TASK TO COMPLETE: Return the full listing unchanged, apart from leaving out its images.

SOURCE DATA:
━━━━━━━━━━━━━━━━

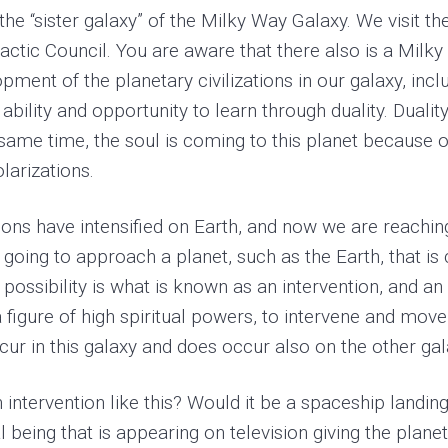
he “sister galaxy” of the Milky Way Galaxy. We visit 
tic Council. You are aware that there also is a Milky 
ent of the planetary civilizations in our galaxy, inclu
ability and opportunity to learn through duality. Duali
e same time, the soul is coming to this planet because o
larizations.
tions have intensified on Earth, and now we are reaching
 going to approach a planet, such as the Earth, that i
e possibility is what is known as an intervention, and a
igure of high spiritual powers, to intervene and move th
ur in this galaxy and does occur also on the other gala
 intervention like this? Would it be a spaceship landin
being that is appearing on television giving the plane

━━━━━━━━━━━━━━━━

ANSWER BOX:
he “sister galaxy” of the Milky Way Galaxy. We visit 
tic Council. You are aware that there also is a Milky 
ent of the planetary civilizations in our galaxy, inclu
ability and opportunity to learn through duality. Duali
e same time, the soul is coming to this planet because o
larizations.
tions have intensified on Earth, and now we are reaching
 going to approach a planet, such as the Earth, that i
e possibility is what is known as an intervention, and a
igure of high spiritual powers, to intervene and move th
ur in this galaxy and does occur also on the other gala
 intervention like this? Would it be a spaceship landin
being that is appearing on television giving the plane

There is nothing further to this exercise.